| SUPPLIED MATERIAL |
○ ○ ○ ○ ○ ○ ○
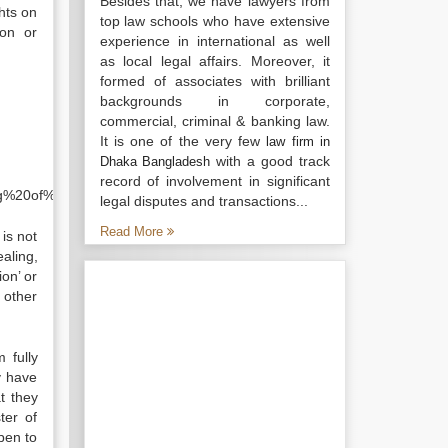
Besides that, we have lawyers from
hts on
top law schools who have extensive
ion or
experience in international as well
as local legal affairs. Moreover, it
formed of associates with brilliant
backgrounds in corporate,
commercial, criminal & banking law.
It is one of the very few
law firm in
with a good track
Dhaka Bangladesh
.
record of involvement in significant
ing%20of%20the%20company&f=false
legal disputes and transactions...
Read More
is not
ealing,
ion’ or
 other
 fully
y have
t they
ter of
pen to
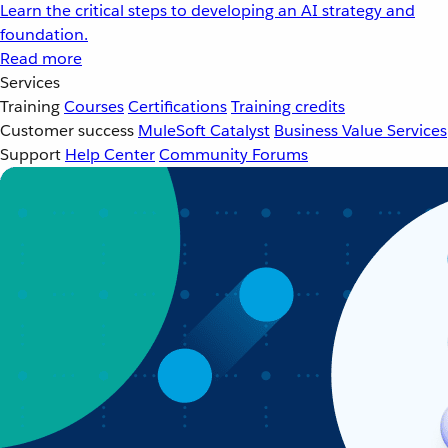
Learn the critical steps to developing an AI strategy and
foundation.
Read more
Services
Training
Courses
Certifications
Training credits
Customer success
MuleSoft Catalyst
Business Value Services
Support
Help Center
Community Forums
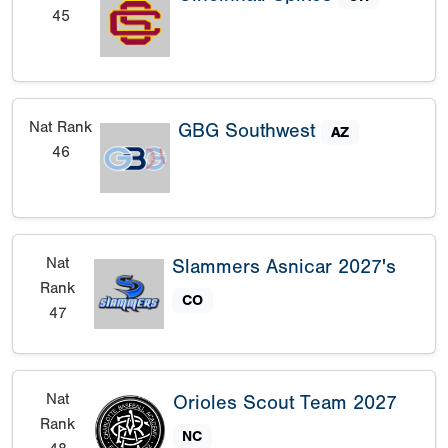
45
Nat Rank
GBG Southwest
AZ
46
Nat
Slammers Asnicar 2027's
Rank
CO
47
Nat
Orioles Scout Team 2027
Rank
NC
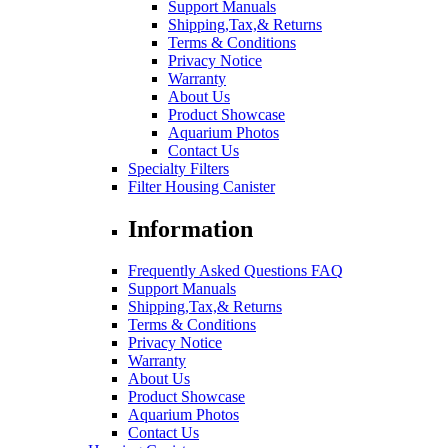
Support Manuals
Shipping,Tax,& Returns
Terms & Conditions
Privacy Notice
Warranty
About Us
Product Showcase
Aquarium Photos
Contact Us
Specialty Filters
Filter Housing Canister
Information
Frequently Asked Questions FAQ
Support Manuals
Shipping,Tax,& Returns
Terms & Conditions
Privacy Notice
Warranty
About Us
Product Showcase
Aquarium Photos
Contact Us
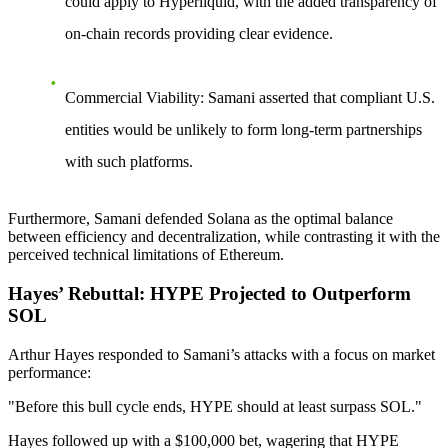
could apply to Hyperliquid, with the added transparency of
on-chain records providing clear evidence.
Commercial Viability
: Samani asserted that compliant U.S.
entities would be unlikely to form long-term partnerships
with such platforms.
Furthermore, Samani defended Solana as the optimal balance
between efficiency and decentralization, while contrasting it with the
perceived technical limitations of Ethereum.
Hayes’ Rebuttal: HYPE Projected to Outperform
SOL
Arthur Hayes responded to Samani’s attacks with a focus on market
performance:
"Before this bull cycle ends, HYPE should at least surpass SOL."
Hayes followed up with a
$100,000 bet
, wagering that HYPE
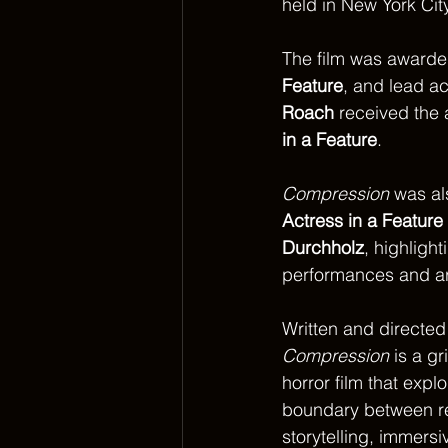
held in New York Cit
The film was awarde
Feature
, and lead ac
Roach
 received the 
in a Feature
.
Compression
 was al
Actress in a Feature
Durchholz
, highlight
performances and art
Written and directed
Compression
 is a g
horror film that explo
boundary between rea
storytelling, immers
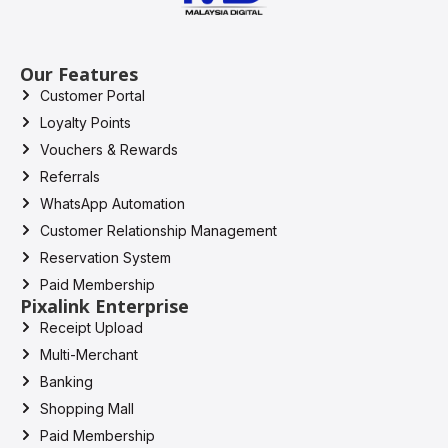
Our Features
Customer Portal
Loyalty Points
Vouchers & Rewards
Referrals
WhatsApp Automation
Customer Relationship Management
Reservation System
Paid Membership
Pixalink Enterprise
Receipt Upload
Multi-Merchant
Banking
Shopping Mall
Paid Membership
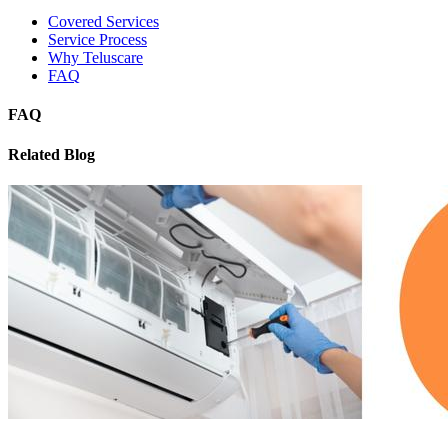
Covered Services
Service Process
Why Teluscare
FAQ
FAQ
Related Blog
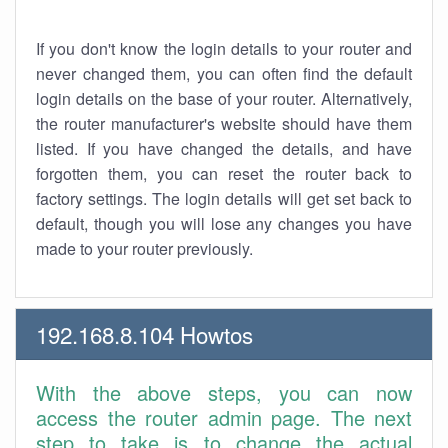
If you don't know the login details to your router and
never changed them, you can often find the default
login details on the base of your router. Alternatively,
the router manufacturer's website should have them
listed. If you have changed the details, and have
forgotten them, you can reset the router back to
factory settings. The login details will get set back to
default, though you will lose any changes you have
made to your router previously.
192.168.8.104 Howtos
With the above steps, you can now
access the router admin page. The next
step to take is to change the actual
○ ○ ○ ○ ○ ○ ○
| PROBLEM DESCRIPTION |
Go through the listing and copy each line that includes the string "film".

| SOLUTION FOR THIS TASK |
The film was awarde
horror film that explo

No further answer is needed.